Crash Recovery: The State Machine Approach

Trading bots crash. Servers restart. Network connections drop mid-request. The question is not whether these failures will happen but what state the system is in when they do. A bot that crashes while submitting an order creates an ambiguous state: did the exchange receive the order? Was it filled? Is there an open position that the bot does not know about? Without a systematic approach to crash recovery, these ambiguities accumulate until the local state diverges so far from reality that manual intervention becomes the only option.

Our approach uses two mechanisms: a position state machine that constrains the possible states a position can be in, and a reconciliation protocol that resolves ambiguity by querying the exchange as the source of truth.

The Position State Machine

Every position in the system exists in exactly one of five states: FLAT, OPENING, OPEN, CLOSING, or CLOSED. Transitions between states are strictly defined and enforced.

FLAT is the initial state. No position exists. A strategy signal triggers an order, which transitions the state to OPENING. The OPENING state means an order has been submitted to the exchange but no fill has been confirmed. Once the exchange confirms a fill, the state transitions to OPEN. A position in OPEN state has a confirmed entry and is being marked to market every tick.

When a strategy generates a close signal, a stop-loss triggers, or a take-profit triggers, an exit order is submitted and the state transitions to CLOSING. Once the exit order fills, the state transitions to CLOSED. The PnL is calculated, and the position record is finalized.

The state machine prevents invalid transitions. You cannot go from FLAT to CLOSING (there is nothing to close). You cannot go from OPEN to OPENING (you cannot open a new position while one is already open). You cannot go from CLOSING to OPENING (you must fully close before reopening). These constraints are enforced at the code level, not by convention.

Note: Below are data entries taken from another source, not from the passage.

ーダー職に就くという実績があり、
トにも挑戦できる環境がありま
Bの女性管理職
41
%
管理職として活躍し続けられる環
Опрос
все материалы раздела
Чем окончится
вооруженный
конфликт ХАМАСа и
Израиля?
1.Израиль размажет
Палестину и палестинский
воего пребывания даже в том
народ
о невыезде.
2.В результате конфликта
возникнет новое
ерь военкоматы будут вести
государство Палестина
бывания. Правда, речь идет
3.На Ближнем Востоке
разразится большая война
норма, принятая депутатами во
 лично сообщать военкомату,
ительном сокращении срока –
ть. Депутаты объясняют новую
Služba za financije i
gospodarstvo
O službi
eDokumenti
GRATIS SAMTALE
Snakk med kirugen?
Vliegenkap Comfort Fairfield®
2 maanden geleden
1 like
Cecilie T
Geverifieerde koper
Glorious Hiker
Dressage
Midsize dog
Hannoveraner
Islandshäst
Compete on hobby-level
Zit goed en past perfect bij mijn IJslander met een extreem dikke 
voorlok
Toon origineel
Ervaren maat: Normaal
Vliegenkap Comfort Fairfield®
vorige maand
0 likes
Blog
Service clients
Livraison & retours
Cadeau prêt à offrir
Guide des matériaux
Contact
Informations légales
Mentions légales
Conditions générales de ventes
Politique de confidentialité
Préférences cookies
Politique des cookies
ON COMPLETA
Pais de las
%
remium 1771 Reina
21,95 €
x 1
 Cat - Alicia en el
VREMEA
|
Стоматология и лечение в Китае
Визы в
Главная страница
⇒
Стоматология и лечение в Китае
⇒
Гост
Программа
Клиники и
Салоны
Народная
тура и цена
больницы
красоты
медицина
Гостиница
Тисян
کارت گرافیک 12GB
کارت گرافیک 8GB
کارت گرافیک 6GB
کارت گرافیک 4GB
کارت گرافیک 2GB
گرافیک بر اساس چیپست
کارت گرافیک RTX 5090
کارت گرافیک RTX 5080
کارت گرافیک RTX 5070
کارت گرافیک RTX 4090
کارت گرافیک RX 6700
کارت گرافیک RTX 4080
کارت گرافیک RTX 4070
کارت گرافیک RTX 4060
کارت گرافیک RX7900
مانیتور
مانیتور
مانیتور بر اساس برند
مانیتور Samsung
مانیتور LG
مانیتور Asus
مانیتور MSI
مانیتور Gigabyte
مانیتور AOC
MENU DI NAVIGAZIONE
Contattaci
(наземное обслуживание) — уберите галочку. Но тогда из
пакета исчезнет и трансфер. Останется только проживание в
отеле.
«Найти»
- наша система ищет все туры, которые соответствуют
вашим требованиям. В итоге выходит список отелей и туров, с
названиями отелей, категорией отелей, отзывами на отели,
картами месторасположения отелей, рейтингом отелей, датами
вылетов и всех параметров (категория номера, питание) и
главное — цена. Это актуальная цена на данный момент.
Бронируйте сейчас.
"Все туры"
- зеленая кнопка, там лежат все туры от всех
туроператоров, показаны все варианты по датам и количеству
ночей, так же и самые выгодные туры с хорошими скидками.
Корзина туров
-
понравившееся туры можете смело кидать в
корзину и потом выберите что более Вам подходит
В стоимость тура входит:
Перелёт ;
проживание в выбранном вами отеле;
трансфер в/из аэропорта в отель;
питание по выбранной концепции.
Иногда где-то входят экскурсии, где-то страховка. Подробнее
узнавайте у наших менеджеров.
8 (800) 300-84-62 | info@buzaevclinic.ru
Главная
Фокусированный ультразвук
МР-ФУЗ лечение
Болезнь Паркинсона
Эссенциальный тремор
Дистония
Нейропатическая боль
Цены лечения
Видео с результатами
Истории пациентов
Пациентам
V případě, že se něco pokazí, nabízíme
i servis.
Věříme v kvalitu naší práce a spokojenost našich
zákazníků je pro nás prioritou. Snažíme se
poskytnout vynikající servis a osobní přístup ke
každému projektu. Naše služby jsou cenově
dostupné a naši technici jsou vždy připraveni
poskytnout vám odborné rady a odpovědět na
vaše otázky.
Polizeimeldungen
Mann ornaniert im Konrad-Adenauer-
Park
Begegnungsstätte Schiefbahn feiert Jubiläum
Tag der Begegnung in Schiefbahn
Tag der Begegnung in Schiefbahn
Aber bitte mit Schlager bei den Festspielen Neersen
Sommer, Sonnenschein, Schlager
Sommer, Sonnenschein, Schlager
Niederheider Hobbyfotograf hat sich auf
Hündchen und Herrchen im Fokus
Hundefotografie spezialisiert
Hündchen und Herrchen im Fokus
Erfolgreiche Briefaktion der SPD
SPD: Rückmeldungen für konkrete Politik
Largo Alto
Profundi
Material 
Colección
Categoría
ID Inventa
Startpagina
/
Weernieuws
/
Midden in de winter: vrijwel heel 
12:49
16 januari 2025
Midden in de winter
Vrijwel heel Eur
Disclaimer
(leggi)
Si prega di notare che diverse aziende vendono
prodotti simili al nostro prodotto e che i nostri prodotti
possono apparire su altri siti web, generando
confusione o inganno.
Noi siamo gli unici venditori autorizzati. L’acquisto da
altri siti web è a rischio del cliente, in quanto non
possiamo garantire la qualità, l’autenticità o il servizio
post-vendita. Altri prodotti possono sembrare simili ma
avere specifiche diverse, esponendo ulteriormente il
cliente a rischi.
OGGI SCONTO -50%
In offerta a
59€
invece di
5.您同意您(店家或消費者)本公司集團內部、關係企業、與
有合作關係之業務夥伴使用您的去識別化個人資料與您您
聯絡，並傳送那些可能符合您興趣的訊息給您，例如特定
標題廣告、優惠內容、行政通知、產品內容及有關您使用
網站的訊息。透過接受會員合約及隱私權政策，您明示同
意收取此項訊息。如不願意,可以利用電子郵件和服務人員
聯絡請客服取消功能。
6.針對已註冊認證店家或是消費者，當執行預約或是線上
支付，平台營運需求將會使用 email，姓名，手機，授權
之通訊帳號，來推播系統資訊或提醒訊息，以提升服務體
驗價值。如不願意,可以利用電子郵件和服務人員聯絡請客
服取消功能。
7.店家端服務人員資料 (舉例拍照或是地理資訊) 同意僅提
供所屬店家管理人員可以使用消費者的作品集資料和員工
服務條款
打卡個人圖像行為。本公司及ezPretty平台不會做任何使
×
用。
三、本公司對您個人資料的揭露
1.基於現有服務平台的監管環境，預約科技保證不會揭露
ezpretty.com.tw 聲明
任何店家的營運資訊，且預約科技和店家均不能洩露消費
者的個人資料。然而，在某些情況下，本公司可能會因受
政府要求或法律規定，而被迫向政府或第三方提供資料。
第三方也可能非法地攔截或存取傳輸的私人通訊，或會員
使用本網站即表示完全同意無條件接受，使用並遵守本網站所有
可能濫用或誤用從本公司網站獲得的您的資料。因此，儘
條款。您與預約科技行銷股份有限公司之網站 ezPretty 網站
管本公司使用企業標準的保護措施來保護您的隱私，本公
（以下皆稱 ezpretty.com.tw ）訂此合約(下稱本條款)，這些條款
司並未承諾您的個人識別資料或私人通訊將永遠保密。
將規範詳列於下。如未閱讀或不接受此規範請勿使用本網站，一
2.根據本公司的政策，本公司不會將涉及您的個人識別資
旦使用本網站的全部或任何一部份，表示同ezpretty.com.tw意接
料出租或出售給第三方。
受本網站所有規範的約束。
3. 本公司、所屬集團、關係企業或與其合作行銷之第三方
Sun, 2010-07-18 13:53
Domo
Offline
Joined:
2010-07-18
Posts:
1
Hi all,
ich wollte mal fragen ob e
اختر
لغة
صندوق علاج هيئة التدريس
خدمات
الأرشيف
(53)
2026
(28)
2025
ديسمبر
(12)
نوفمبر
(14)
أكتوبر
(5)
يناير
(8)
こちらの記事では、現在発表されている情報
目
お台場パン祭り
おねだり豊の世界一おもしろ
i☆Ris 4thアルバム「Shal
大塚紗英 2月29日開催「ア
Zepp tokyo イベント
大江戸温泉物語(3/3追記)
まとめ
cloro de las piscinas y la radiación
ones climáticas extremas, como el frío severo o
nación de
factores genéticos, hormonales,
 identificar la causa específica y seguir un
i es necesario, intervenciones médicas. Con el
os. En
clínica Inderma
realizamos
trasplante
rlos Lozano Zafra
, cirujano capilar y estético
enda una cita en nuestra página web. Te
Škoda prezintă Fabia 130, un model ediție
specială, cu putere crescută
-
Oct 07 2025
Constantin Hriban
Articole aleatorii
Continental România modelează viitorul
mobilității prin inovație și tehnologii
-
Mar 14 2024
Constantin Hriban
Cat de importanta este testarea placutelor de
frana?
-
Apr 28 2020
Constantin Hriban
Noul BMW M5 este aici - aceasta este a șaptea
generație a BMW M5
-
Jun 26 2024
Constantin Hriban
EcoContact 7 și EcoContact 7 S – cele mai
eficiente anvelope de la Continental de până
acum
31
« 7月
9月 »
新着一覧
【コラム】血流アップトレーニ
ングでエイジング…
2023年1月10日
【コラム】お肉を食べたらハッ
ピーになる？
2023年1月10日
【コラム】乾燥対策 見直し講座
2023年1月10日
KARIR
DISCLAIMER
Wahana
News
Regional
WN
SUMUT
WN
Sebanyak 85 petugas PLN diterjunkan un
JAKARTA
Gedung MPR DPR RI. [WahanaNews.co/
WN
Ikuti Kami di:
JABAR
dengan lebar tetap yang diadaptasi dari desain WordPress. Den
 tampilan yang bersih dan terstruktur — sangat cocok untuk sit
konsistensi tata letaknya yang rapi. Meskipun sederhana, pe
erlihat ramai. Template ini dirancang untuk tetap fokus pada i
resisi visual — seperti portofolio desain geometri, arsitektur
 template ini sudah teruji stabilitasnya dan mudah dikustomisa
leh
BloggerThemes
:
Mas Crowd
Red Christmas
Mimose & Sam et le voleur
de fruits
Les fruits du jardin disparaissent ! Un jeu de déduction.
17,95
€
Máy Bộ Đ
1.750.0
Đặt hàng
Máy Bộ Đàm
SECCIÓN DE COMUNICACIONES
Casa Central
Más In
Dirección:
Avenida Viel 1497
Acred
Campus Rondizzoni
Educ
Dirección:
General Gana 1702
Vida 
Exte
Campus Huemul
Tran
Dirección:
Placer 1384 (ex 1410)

Where Crashes Create Ambiguity

The dangerous crash moments are during state transitions, specifically during FLAT to OPENING and OPEN to CLOSING.

If the server crashes after submitting an entry order but before receiving the fill confirmation, the local state shows OPENING. The order may or may not have been filled on the exchange. If it was filled, there is an open position that the bot does not know about. If it was not filled, there is a pending order on the exchange that might fill later without the bot's knowledge.

If the server crashes after submitting an exit order but before receiving the fill confirmation, the local state shows CLOSING. The exit may or may not have been executed. If it was executed, the position is closed but the bot thinks it is still closing. If it was not executed, the position is still open and the exit order might fill later at a different price than expected.

Crashes during FLAT, OPEN, or CLOSED states are benign. FLAT means no exposure. OPEN means a confirmed position exists and the bot just needs to resume monitoring. CLOSED means the position is finalized. The recovery protocol for these states is simply to reload the state from the database and continue.

The Reconciliation Protocol

On every server startup, the state recovery module executes a reconciliation protocol for each bot that was in a non-terminal state (OPENING, OPEN, or CLOSING) when the server stopped.

Step one: query running bots. The module loads all bots from the database whose status was RUNNING at the time of the crash. These are the bots that need state recovery.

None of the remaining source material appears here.